[Data section]
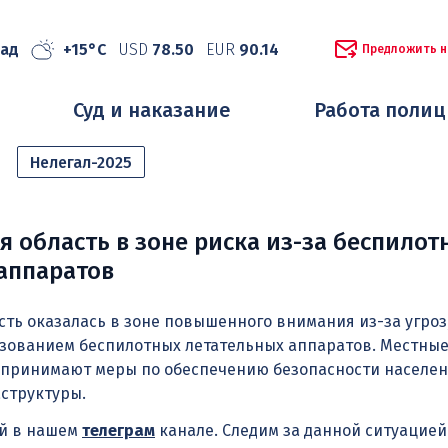
рад
+15°C
USD
78.50
EUR
90.14
Предложить н
Суд и наказание
Работа поли
Нелегал-2025
я область в зоне риска из-за беспилот
аппаратов
сть оказалась в зоне повышенного внимания из-за угроз
ьзованием беспилотных летательных аппаратов. Местные
 принимают меры по обеспечению безопасности населен
структуры.
ей в нашем
телеграм
канале. Следим за данной ситуацие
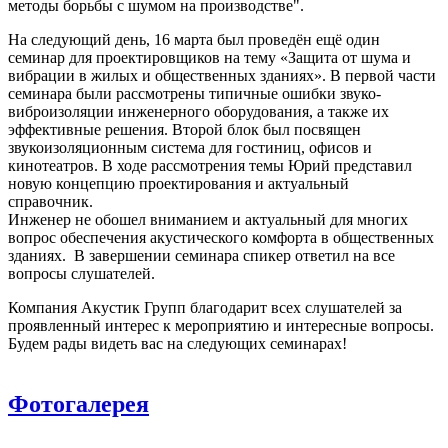
методы борьбы с шумом на производстве".
На следующий день, 16 марта был проведён ещё один
семинар для проектировщиков на тему «Защита от шума и
вибрации в жилых и общественных зданиях». В первой части
семинара были рассмотрены типичные ошибки звуко-
виброизоляции инженерного оборудования, а также их
эффективные решения. Второй блок был посвящен
звукоизоляционным система для гостиниц, офисов и
кинотеатров. В ходе рассмотрения темы Юрий представил
новую концепцию проектирования и актуальный
справочник.
Инженер не обошел вниманием и актуальный для многих
вопрос
обеспечения акустического комфорта в общественных
зданиях. В завершении семинара спикер ответил на все
вопросы слушателей.
Компания Акустик Групп благодарит всех слушателей за
проявленный интерес к мероприятию и интересные вопросы.
Будем рады видеть вас на следующих семинарах!
Фотогалерея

[Exercise goal] Using the records above, say how many lines contain the string "слушателей"; offer no other text.

[Task response] 2